Hal tersebut dipaparkan Kepala OJK Provinsi Sulawesi Selatan dan Sulawesi Barat, Muchlasin, dalam pemaparan perkembangan pasar modal di Sulawesi Selatan di media updateSenin (9/3/2026)
Menurut Muchlasin, nilai transaksi saham di daerah ini terus menunjukkan tren peningkatan dalam tiga tahun terakhir.
"Pada Desember 2023, nilai transaksi saham tercatat sebesar Rp18,84 triliun. Angka tersebut kemudian meningkat menjadi Rp22,64 triliun pada Desember 2024 dan melonjak menjadi Rp41,87 triliun pada Desember 2025," paparnya.
Selain peningkatan nilai transaksi, jumlah investor pasar modal di Sulawesi Selatan juga mengalami pertumbuhan signifikan. Total Single Investor Identification (SID) di Sulsel tercatat mencapai 525.596 investor atau tumbuh 31,23 persen secara tahunan.
Muchlasin menjelaskan, peningkatan jumlah investor tersebut menunjukkan semakin tingginya minat masyarakat terhadap investasi di pasar modal.

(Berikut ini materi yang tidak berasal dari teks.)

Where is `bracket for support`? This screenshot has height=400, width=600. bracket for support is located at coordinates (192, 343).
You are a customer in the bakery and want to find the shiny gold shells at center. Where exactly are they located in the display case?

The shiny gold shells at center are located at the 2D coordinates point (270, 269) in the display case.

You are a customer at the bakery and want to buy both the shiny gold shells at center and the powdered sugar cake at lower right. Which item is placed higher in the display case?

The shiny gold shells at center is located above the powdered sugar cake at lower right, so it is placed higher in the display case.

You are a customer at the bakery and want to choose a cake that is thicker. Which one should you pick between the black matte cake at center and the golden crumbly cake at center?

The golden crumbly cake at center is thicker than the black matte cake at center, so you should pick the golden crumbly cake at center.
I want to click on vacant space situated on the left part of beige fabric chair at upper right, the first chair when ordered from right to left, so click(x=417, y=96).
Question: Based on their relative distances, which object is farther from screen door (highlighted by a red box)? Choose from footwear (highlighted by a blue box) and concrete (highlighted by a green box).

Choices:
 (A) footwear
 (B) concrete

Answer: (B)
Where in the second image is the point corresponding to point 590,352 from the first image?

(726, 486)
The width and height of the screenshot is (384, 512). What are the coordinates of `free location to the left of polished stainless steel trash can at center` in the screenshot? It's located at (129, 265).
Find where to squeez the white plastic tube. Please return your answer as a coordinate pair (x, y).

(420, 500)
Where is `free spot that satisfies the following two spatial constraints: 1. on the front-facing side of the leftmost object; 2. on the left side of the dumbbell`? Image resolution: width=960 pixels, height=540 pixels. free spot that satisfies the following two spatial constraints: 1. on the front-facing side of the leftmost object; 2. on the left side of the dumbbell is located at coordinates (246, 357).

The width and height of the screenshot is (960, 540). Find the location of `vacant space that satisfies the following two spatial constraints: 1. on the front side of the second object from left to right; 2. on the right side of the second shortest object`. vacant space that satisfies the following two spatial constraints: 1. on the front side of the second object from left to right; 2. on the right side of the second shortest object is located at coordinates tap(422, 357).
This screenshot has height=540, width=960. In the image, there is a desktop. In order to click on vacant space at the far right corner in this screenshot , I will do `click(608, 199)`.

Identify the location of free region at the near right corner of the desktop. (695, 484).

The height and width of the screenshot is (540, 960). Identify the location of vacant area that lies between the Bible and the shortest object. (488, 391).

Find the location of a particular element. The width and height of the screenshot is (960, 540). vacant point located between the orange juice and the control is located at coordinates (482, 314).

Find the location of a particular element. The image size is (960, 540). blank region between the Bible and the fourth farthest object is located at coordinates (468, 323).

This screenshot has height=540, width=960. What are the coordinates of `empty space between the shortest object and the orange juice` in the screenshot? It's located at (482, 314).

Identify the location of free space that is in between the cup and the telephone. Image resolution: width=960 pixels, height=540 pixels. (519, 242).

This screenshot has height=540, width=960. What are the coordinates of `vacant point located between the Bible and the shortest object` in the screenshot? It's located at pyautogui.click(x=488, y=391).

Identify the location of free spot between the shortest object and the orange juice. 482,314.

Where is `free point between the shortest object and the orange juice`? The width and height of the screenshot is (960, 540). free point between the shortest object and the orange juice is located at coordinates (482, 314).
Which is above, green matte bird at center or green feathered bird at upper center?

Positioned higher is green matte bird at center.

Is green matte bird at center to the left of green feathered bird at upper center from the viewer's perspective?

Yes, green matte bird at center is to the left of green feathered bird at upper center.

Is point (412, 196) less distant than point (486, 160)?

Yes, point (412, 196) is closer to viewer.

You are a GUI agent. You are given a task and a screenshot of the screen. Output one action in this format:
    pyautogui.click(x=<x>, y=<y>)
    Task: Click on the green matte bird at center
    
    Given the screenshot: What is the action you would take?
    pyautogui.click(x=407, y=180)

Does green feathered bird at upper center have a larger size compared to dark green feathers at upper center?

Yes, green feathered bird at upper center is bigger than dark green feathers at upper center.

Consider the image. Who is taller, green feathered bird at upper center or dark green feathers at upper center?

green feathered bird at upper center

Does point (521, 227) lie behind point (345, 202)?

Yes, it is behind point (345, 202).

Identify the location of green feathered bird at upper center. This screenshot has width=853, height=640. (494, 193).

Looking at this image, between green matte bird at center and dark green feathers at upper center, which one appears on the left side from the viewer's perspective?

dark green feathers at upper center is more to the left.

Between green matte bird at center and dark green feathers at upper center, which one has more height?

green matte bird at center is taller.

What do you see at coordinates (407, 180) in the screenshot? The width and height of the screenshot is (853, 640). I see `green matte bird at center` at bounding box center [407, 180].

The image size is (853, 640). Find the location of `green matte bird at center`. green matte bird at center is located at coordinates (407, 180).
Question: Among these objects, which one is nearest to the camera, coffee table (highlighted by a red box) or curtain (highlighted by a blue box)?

Dari sisi portofolio, pertumbuhan tertinggi terjadi pada investor saham yang meningkat 40,46 persen secara tahunan. Sementara itu, investor reksa dana tumbuh 30,48 persen, dan investor Surat Berharga Negara (SBN) meningkat 19,75 persen.
Meski demikian, Muchlasin menyebut portofolio investor pasar modal di Sulawesi Selatan masih didominasi oleh investasi pada produk reksa dana.
Ia menambahkan, peningkatan jumlah investor serta nilai transaksi menunjukkan tingkat inklusi masyarakat terhadap produk pasar modal di Sulawesi Selatan terus mengalami perkembangan.